Pero esta no es la única cara de la opresión. La otra estrategia, aún más insidiosa, es el silenciamiento sistemático de las voces disidentes. Cuando se elimina el debate público, cuando se sofoca la libre expresión, no solo se restringe un derecho, sino que se atenta contra la dignidad humana y la justicia. En este sentido, el control de la verdad es el mayor acto de dominio: quien define lo que se dice y lo que se calla, controla el destino de la sociedad.

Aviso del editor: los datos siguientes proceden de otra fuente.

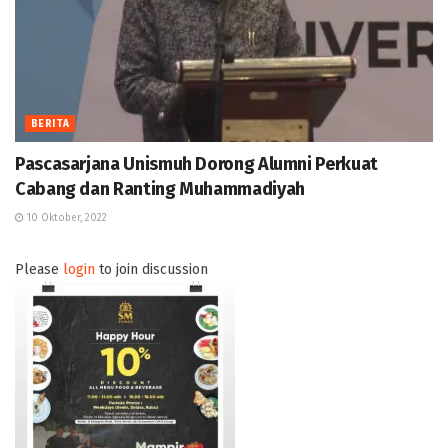
BERITA
Pascasarjana Unismuh Dorong Alumni Perkuat
Cabang dan Ranting Muhammadiyah
10 Oktober, 2022
Please
login
to join discussion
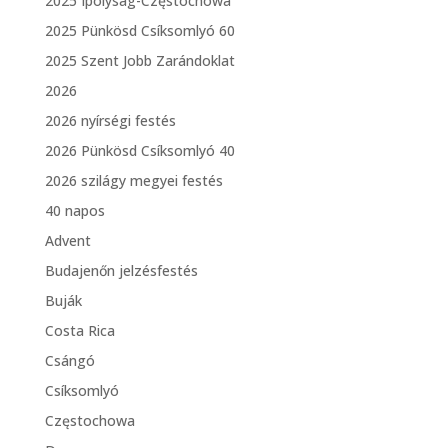
2025 Ipolyság-Częstochowa
2025 Pünkösd Csíksomlyó 60
2025 Szent Jobb Zarándoklat
2026
2026 nyírségi festés
2026 Pünkösd Csíksomlyó 40
2026 szilágy megyei festés
40 napos
Advent
Budajenőn jelzésfestés
Buják
Costa Rica
Csángó
Csíksomlyó
Częstochowa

En Venezuela, el régimen de Nicolás Maduro ha llevado esta dinámica a su máxima expresión. No basta con censurar a la prensa independiente o perseguir periodistas, sino que se ha creado un entramado de desinformación y propaganda que convierte la mentira en dogma de Estado. Mientras los medios oficiales celebran la "recuperación económica" y la "democracia participativa", los informes internacionales documentan violaciones sistemáticas de derechos humanos, detenciones arbitrarias y un éxodo de millones de venezolanos que huyen de la crisis. Las recientes elecciones, plagadas de irregularidades y denuncias de fraude, son el testimonio más reciente de un sistema que ha suplantado la voluntad popular por un aparato de manipulación y represión.

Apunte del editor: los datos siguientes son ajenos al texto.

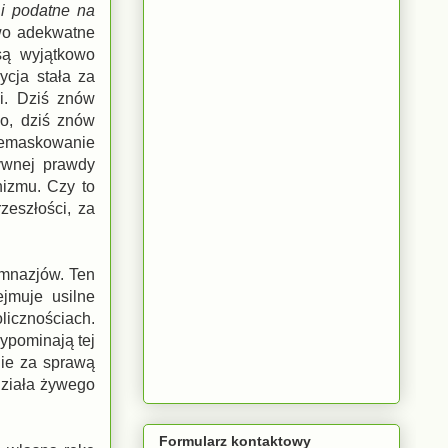
 i podatne na
owo adekwatne
 są wyjątkowo
ycja stała za
i. Dziś znów
o, dziś znów
demaskowanie
tywnej prawdy
nizmu. Czy to
zeszłości, za
imnazjów. Ten
jmuje usilne
licznościach.
ypominają tej
nie za sprawą
działa żywego
Formularz kontaktowy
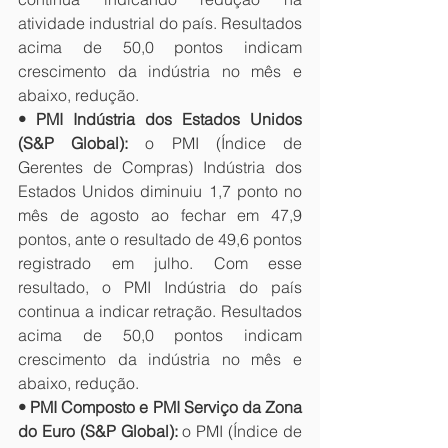
atividade industrial do país. Resultados 
acima de 50,0 pontos indicam 
crescimento da indústria no mês e 
abaixo, redução.
• PMI Indústria dos Estados Unidos 
(S&P Global):
 o PMI (Índice de 
Gerentes de Compras) Indústria dos 
Estados Unidos diminuiu 1,7 ponto no 
mês de agosto ao fechar em 47,9 
pontos, ante o resultado de 49,6 pontos 
registrado em julho. Com esse 
resultado, o PMI Indústria do país 
continua a indicar retração. Resultados 
acima de 50,0 pontos indicam 
crescimento da indústria no mês e 
abaixo, redução.
• PMI Composto e PMI Serviço da Zona 
do Euro (S&P Global):
 o PMI (Índice de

Lo más lamentable es que en este escenario la Iglesia ha ido perdiendo su papel profético. En tiempos de crisis, cuando más se necesita la voz que clama en el desierto, muchas congregaciones han optado por la ambigüedad o el silencio. ¿No es acaso el cristianismo una fe de denuncia y redención? Cristo mismo declaró que la verdad nos haría libres (Juan 8:32), y la historia nos enseña que cuando la Iglesia se acobarda ante la injusticia, su luz se apaga y su sal pierde sabor (Mateo 5:13-16).
La historia de la fe está llena de ejemplos de quienes se negaron a guardar silencio ante la tiranía. Los profetas denunciaron la corrupción de los reyes (Amós 5:24, Isaías 1:17), los mártires prefirieron la muerte antes que la complacencia con el mal, y en tiempos más recientes, figuras como Dietrich Bonhoeffer entendieron que la ética cristiana no es una abstracción teológica, sino una responsabilidad histórica. No podemos olvidar su advertencia: “El silencio frente al mal es en sí mismo un mal”.

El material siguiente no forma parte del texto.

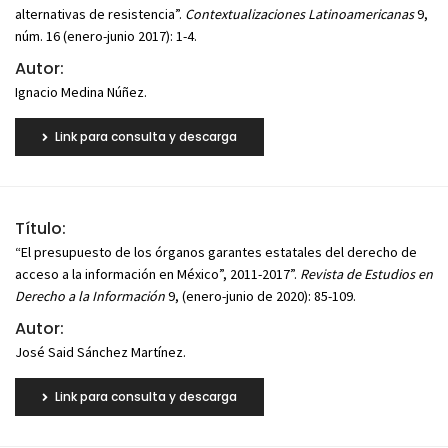
alternativas de resistencia”.
Contextualizaciones Latinoamericanas
9,
núm. 16 (enero-junio 2017): 1-4.
Autor:
Ignacio Medina Núñez.
Link para consulta y descarga
Título:
“El presupuesto de los órganos garantes estatales del derecho de
acceso a la información en México”, 2011-2017”.
Revista de Estudios en
Derecho a la Información
9, (enero-junio de 2020): 85-109.
Autor:
José Said Sánchez Martínez.
Link para consulta y descarga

Hoy, más que nunca, la Iglesia necesita recordar su vocación profética. No fuimos llamados a la comodidad ni a la neutralidad. La fe verdadera no es una excusa para la pasividad, sino un compromiso con la verdad, la justicia y la transformación del mundo. Quienes callan ante la opresión, se convierten en cómplices del opresor.
Es tiempo de hablar. Es tiempo de actuar, es tiempo de orar!.